- _Records from a dataset_
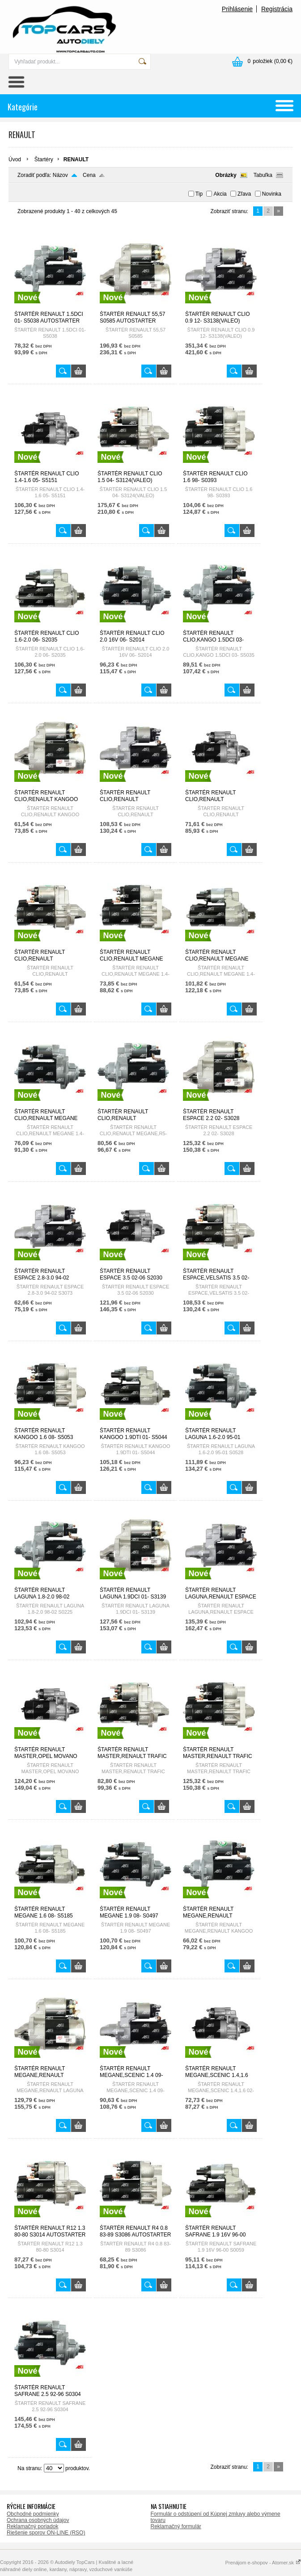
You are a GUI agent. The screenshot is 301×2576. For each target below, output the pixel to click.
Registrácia (277, 9)
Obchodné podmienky (33, 2514)
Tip (199, 194)
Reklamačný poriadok (32, 2526)
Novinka (271, 194)
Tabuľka (263, 175)
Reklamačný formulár (176, 2526)
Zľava (244, 194)
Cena (89, 175)
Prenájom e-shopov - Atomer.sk (263, 2562)
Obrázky (225, 175)
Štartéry (43, 159)
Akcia (219, 194)
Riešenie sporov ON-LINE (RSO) (46, 2533)
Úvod (14, 159)
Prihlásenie (237, 9)
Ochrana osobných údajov (38, 2520)
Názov (60, 175)
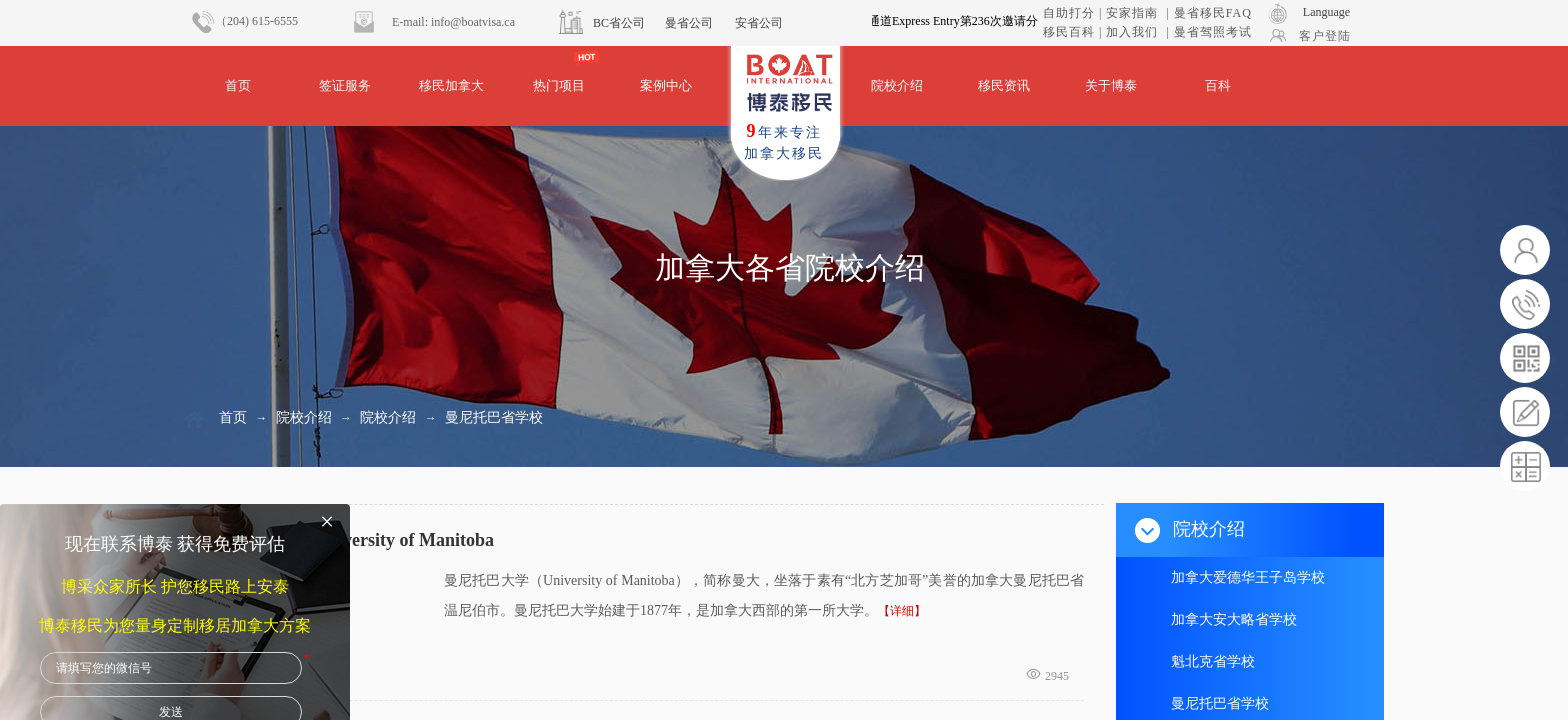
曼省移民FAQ (1213, 13)
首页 (238, 85)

- _Problem to solve_
The response must repeat all the lines above exactly and include no pictures.

- _Result below_
You are a GUI agent. The screenshot is 301×2576. For each target below, output the pixel to click.
Registrácia (277, 9)
Obchodné podmienky (33, 2514)
Tip (199, 194)
Reklamačný poriadok (32, 2526)
Novinka (271, 194)
Tabuľka (263, 175)
Reklamačný formulár (176, 2526)
Zľava (244, 194)
Cena (89, 175)
Prenájom e-shopov - Atomer.sk (263, 2562)
Obrázky (225, 175)
Štartéry (43, 159)
Akcia (219, 194)
Riešenie sporov ON-LINE (RSO) (46, 2533)
Úvod (14, 159)
Prihlásenie (237, 9)
Ochrana osobných údajov (38, 2520)
Názov (60, 175)
曼省移民FAQ (1213, 13)
首页 (238, 85)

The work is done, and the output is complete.